I returned home later that day and on entering the kitchen instantly sensed something was up. I was stood at the kitchen sink drinking some water from my plastic tumber when my dad came in from the shed. Then mum came in the kitchen as well. I knew something was definitely up.
“Are you hungry?”, my dad enquired.
“Yes a little bit“, I replied hesitantly.
“Did you eat your sandwiches dinner time?”, mum asked.
“Um, yes mum, they were lovely“.
“Really? Are you sure laddy?” dad said in a threatening voice.

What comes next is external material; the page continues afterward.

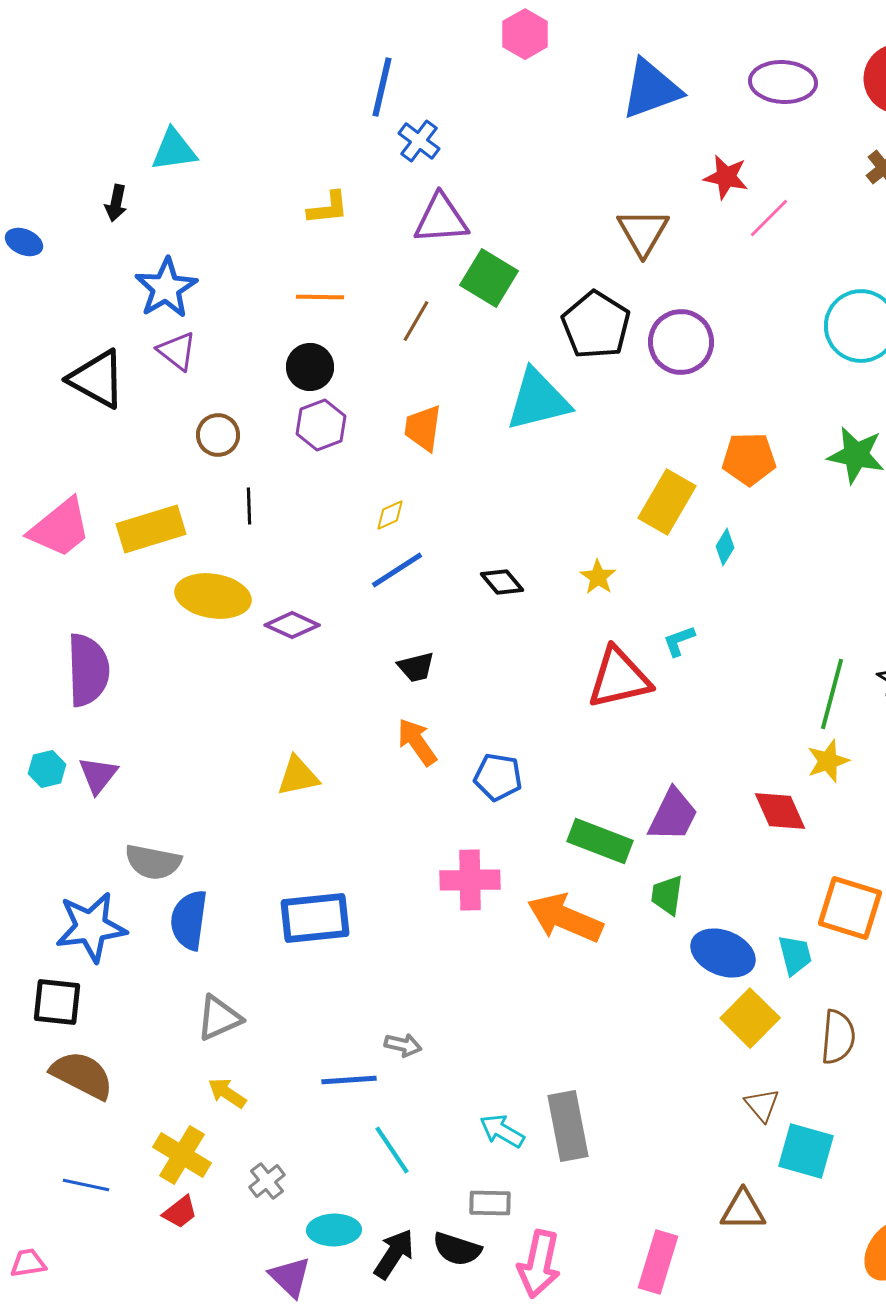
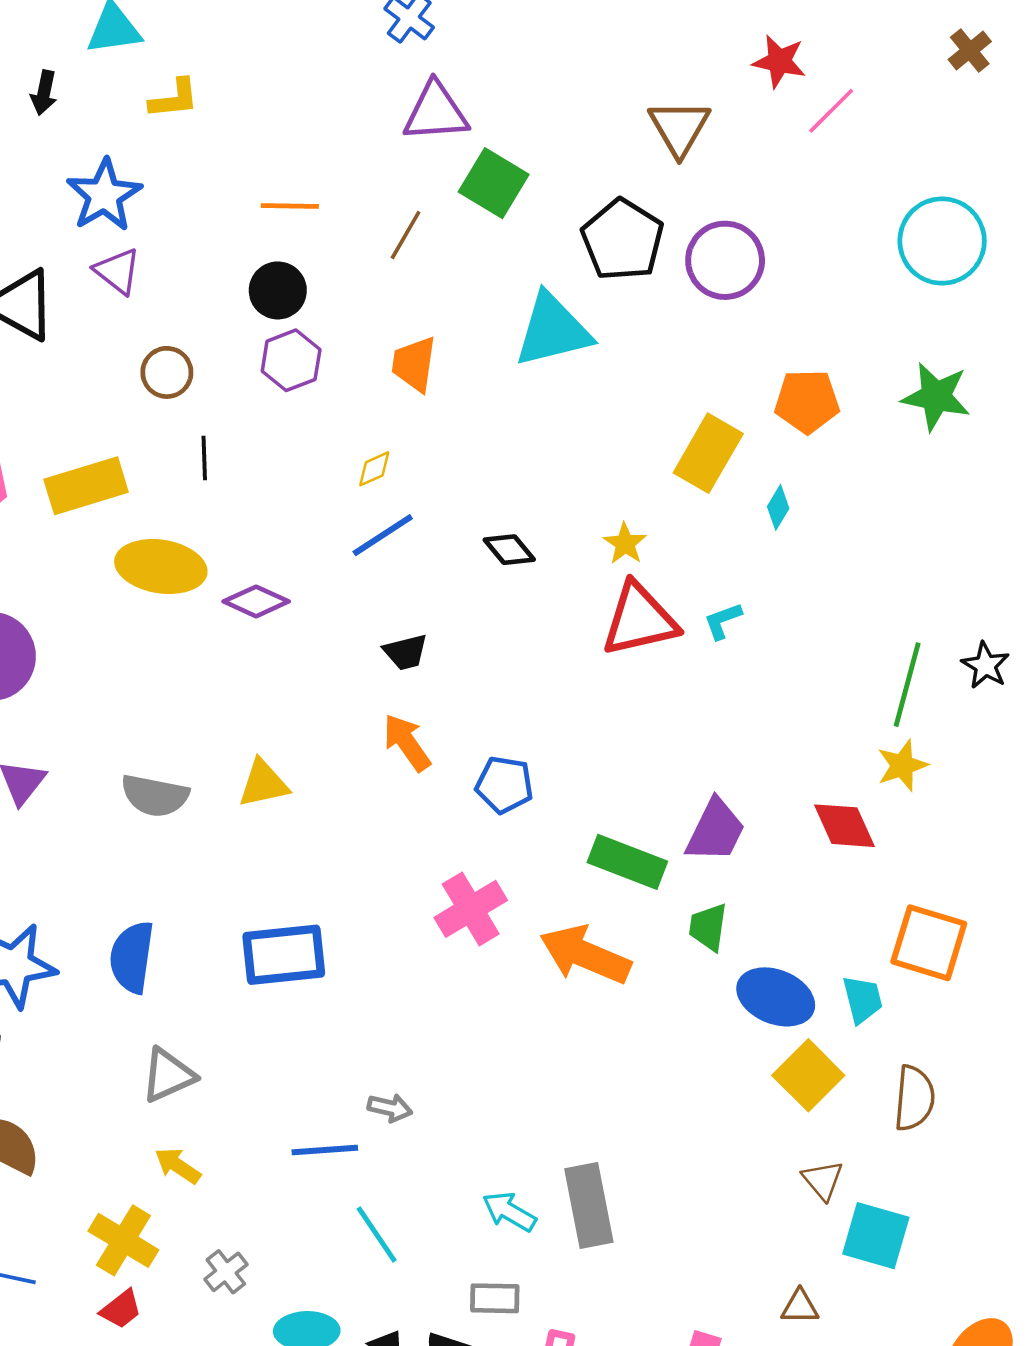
yellow L-shape: (328, 208) -> (174, 99), moved
red triangle: (619, 678) -> (639, 620), moved
gray semicircle: (153, 862) -> (155, 796), moved
pink cross: (470, 880) -> (471, 909), turned -30
brown triangle: (743, 1210) -> (800, 1307), size x0.7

“Yes“, I insisted. This ping pong Spanish inquisition continued for a few minutes more, me lying through my back teeth, describing how nice the brawn sandwiches were. I had no idea why they were picking on me. And then mum moved towards the fridge and opened the door. She lifted a Mother’s Pride bag out, filled with bits of bread, brawn and crusts.
“So you ate your sandwiches, did you? Are you certain of that?”
“Yes I did. Why? What’s that?”
Dad took control of the situation speaking loudly.
“When I left work at 2 oclock and was coming down Upton Lane, I spotted this bag, hanging off a barbed wire fence near the roadside. This wouldn’t be your sandwiches would it?”
“No,” I insisted, feeling like a fox stuck in the headlights.
“So, how many other mum’s make brawn sandwiches and pack them in a Mother’s Pride bag?” retorted my dad, as if driving the last nail in the coffin of a liar.
“These are yours. You dumped them on the way to school. I know you did. Not good enough for you? Your mother went to a lot of effort to make them, and you just threw them away.“
I knew I’d been caught, hook, line and sinker.
“Well son, you’re having what’s left in this bag for tea, or you’re going hungry.”
I starved that night, only managing to sneak into the kitchen later and steal a dry nobby from the bread bin.
The only good thing that came out of that incident was that I never got brawn sandwiches again, and to this day I still hate brawn. Sorry mum! How observant was my dad though!